Wolves in the Throne Room is another American act who deceived the black metal community despite earning their praise. Even after the Washington band admitted that they don’t really enjoy the outdoors despite their woodsy aesthetic (guess that’s why they’re in the throne room!), people still flocked to them. Why? Because some true talent shone through. The Weaver brothers were continuing a new era of American black metal, especially with their sophomore album TWO HUNTERS in 2007. It’s difficult to withstand the record’s efforts to get you immersed in its intense atmosphere and longing for some actual rocks and roots to lay in.
Burzum – HVIS LYSET TAR OSS
Favorite Tracks: “Det som en gang var”, “Hvis lyset tar oss”, “Tomhet”
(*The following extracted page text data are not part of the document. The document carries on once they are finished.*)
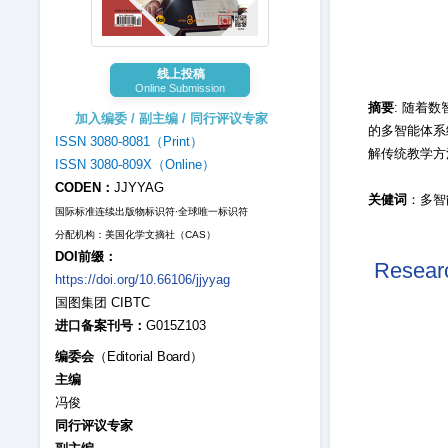
线上投稿
Online Submission
摘要
: 随着
加入编委 / 副主编 / 同行评议专家
的多智能体系统
ISSN 3080-8081（Print）
解传统教学方
ISSN 3080-809X（Online）
CODEN：
JJYYAG
关健词
：多智
国际标准连续出版物标识符·全球唯一标识符
分配机构：美国化学文摘社（CAS）
DOI前缀：
Researc
https://doi.org/10.66106/jjyyag
国图集团 CIBTC
进口备案刊号：
G015Z103
编委会
（Editorial Board）
主编
冯俊
同行评议专家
Even when Varg Vikernes’ twisted mind wasn’t confined to a prison cell with nothing but a Playskool keyboard, his music leaned more towards a moody and ambient style. HVIS LYSET TAR OSS (translated: “If the Light Takes Us”), released right before his trial for the murder of Euronymous, is proof. Using, of course, Vikernes’ signature stripped-down production, the album creates a dark soundscape from the depths of a mad man’s thoughts. When Vikernes is anticipating having to pay for the consequences of being a deranged maniac, he enters, like Judd, a mental state. The closer, “Tomhet,” the only shred of dungeon synth on the album, would go great accompanying the most depressing of documentaries. Regardless of whatever philosophies Vikernes holds, there’s no doubt that he knows how to whip up some music with dark tones that engages listeners.